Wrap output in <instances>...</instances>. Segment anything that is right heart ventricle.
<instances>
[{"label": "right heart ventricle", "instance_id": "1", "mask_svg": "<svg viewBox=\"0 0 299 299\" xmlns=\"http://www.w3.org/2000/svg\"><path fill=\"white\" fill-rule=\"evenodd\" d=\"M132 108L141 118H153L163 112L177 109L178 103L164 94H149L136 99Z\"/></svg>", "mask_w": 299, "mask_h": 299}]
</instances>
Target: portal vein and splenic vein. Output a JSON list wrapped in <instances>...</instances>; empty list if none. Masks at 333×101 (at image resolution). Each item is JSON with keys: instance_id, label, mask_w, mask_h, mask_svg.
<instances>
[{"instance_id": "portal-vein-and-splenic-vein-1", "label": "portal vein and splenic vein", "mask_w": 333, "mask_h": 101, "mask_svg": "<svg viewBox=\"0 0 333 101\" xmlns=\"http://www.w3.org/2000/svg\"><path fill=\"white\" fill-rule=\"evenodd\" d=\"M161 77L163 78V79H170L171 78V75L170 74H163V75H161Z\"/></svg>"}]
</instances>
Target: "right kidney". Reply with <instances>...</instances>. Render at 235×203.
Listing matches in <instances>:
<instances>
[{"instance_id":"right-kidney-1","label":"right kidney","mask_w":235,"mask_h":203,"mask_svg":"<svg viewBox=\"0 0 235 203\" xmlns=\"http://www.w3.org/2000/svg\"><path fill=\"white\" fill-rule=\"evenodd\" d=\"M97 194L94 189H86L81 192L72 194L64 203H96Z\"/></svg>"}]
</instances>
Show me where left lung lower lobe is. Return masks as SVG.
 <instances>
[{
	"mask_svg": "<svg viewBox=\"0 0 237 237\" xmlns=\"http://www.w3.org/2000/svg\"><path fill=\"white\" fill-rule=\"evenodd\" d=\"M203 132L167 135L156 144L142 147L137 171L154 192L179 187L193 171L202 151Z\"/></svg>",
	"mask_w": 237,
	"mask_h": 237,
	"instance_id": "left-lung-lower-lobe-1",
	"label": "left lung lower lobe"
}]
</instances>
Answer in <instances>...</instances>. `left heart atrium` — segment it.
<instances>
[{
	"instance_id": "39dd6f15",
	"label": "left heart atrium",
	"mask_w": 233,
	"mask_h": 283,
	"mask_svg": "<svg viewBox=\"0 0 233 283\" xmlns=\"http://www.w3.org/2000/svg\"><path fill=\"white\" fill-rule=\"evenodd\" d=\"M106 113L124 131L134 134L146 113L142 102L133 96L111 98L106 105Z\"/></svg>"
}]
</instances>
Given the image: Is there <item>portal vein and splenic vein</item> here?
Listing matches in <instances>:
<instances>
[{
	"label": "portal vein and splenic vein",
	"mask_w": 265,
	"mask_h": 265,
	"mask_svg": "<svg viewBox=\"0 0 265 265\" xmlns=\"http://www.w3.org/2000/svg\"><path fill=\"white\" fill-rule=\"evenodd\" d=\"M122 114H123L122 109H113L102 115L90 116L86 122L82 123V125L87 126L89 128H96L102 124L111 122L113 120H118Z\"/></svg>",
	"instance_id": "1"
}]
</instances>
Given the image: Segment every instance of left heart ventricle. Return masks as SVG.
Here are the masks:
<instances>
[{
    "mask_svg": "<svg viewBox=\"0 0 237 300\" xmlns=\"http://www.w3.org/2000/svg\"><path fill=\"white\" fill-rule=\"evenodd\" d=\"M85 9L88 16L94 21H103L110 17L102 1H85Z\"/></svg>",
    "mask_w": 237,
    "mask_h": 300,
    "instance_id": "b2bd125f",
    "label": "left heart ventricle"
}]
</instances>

# What you should do:
The answer should be exactly the lines from the one that contains "Answer in <instances>...</instances>." through the end of the entries, both ends included, and nothing besides.

# Result of the exercise:
Answer in <instances>...</instances>. `left heart atrium` — segment it.
<instances>
[{
	"instance_id": "39dd6f15",
	"label": "left heart atrium",
	"mask_w": 233,
	"mask_h": 283,
	"mask_svg": "<svg viewBox=\"0 0 233 283\" xmlns=\"http://www.w3.org/2000/svg\"><path fill=\"white\" fill-rule=\"evenodd\" d=\"M106 113L124 131L134 134L146 113L142 102L133 96L111 98L106 105Z\"/></svg>"
}]
</instances>
Given the image: Is there <item>portal vein and splenic vein</item> here?
Listing matches in <instances>:
<instances>
[{
	"label": "portal vein and splenic vein",
	"mask_w": 265,
	"mask_h": 265,
	"mask_svg": "<svg viewBox=\"0 0 265 265\" xmlns=\"http://www.w3.org/2000/svg\"><path fill=\"white\" fill-rule=\"evenodd\" d=\"M122 114H123L122 109H113L102 115L90 116L86 122L82 123V125L87 126L89 128H96L102 124L111 122L113 120H118Z\"/></svg>",
	"instance_id": "1"
}]
</instances>
Given the image: Segment every instance of left heart ventricle. Return masks as SVG.
Here are the masks:
<instances>
[{
    "mask_svg": "<svg viewBox=\"0 0 237 300\" xmlns=\"http://www.w3.org/2000/svg\"><path fill=\"white\" fill-rule=\"evenodd\" d=\"M85 9L88 16L94 21H103L110 17L102 1H85Z\"/></svg>",
    "mask_w": 237,
    "mask_h": 300,
    "instance_id": "b2bd125f",
    "label": "left heart ventricle"
}]
</instances>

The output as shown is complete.